→ YOUR INSTRUCTIONS
Without the pictures, set down every record below exactly as it reads.

→ DATA SHOWN
◆ ◆ ◆
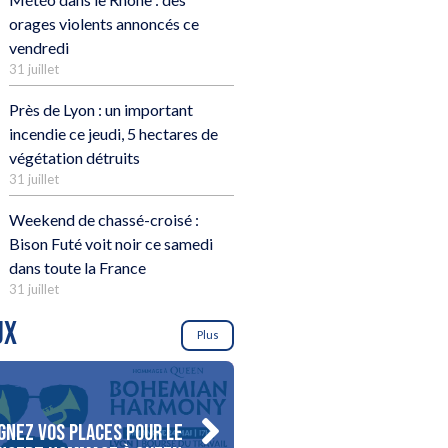
orages violents annoncés ce
vendredi
31 juillet
Près de Lyon : un important
incendie ce jeudi, 5 hectares de
végétation détruits
31 juillet
Weekend de chassé-croisé :
Bison Futé voit noir ce samedi
dans toute la France
31 juillet
UX
Plus
gnez vos places pour le
Gagnez votre séjour pour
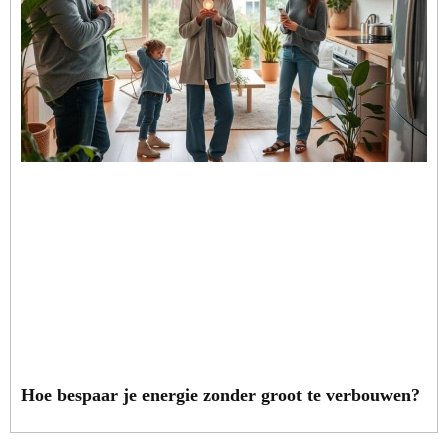
Hoe bespaar je energie zonder groot te verbouwen?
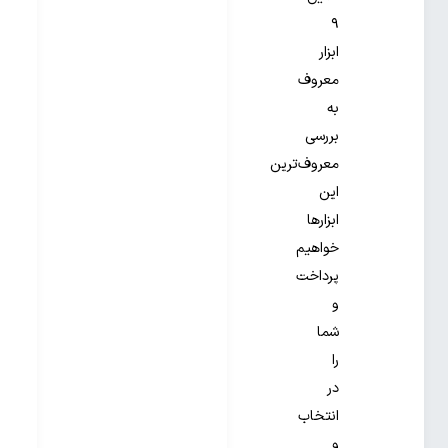
۹
ابزار
معروف
به
بررسی
معروف‌ترین
این
ابزارها
خواهیم
پرداخت
و
شما
را
در
انتخاب
و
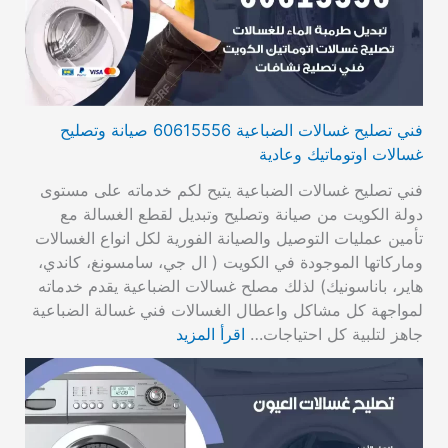
فني تصليح غسالات الضباعية 60615556 صيانة وتصليح
غسالات اوتوماتيك وعادية
فني تصليح غسالات الضباعية يتيح لكم خدماته على مستوى
دولة الكويت من صيانة وتصليح وتبديل لقطع الغسالة مع
تأمين عمليات التوصيل والصيانة الفورية لكل انواع الغسالات
وماركاتها الموجودة في الكويت ( ال جي، سامسونغ، كاندي،
هاير، باناسونيك) لذلك مصلح غسالات الضباعية يقدم خدماته
لمواجهة كل مشاكل واعطال الغسالات فني غسالة الضباعية
جاهز لتلبية كل احتياجات…
اقرأ المزيد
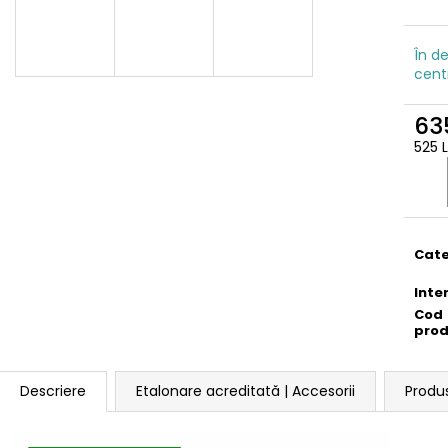
În de
cent
63
525 
Eval
preţ:
Cate
Inte
Cod
pro
Descriere
Etalonare acreditată | Accesorii
Produ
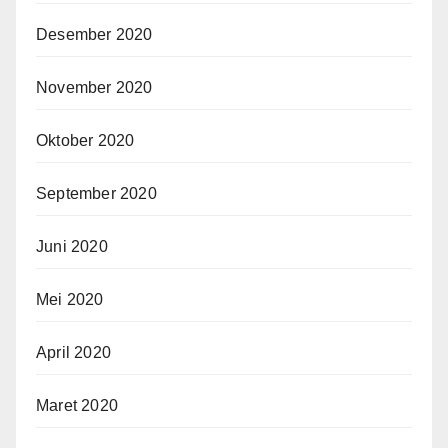
Desember 2020
November 2020
Oktober 2020
September 2020
Juni 2020
Mei 2020
April 2020
Maret 2020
◆ ◆ ◆
→ WRITTEN ANSWER
orages violents annoncés ce
vendredi
31 juillet
Près de Lyon : un important
incendie ce jeudi, 5 hectares de
végétation détruits
31 juillet
Weekend de chassé-croisé :
Bison Futé voit noir ce samedi
dans toute la France
31 juillet
UX
Plus
gnez vos places pour le
Gagnez votre séjour pour
Hoe bespaar je energie zonder groot te verbouwen?
۹
ابزار
معروف
به
بررسی
معروف‌ترین
این
ابزارها
خواهیم
پرداخت
و
شما
را
در
انتخاب
و
فني تصليح غسالات الضباعية 60615556 صيانة وتصليح
غسالات اوتوماتيك وعادية
فني تصليح غسالات الضباعية يتيح لكم خدماته على مستوى
دولة الكويت من صيانة وتصليح وتبديل لقطع الغسالة مع
تأمين عمليات التوصيل والصيانة الفورية لكل انواع الغسالات
وماركاتها الموجودة في الكويت ( ال جي، سامسونغ، كاندي،
هاير، باناسونيك) لذلك مصلح غسالات الضباعية يقدم خدماته
لمواجهة كل مشاكل واعطال الغسالات فني غسالة الضباعية
جاهز لتلبية كل احتياجات…
اقرأ المزيد
În de
cent
63
525 
Eval
preţ:
Cate
Inte
Cod
pro
Descriere
Etalonare acreditată | Accesorii
Produ
Desember 2020
November 2020
Oktober 2020
September 2020
Juni 2020
Mei 2020
April 2020
Maret 2020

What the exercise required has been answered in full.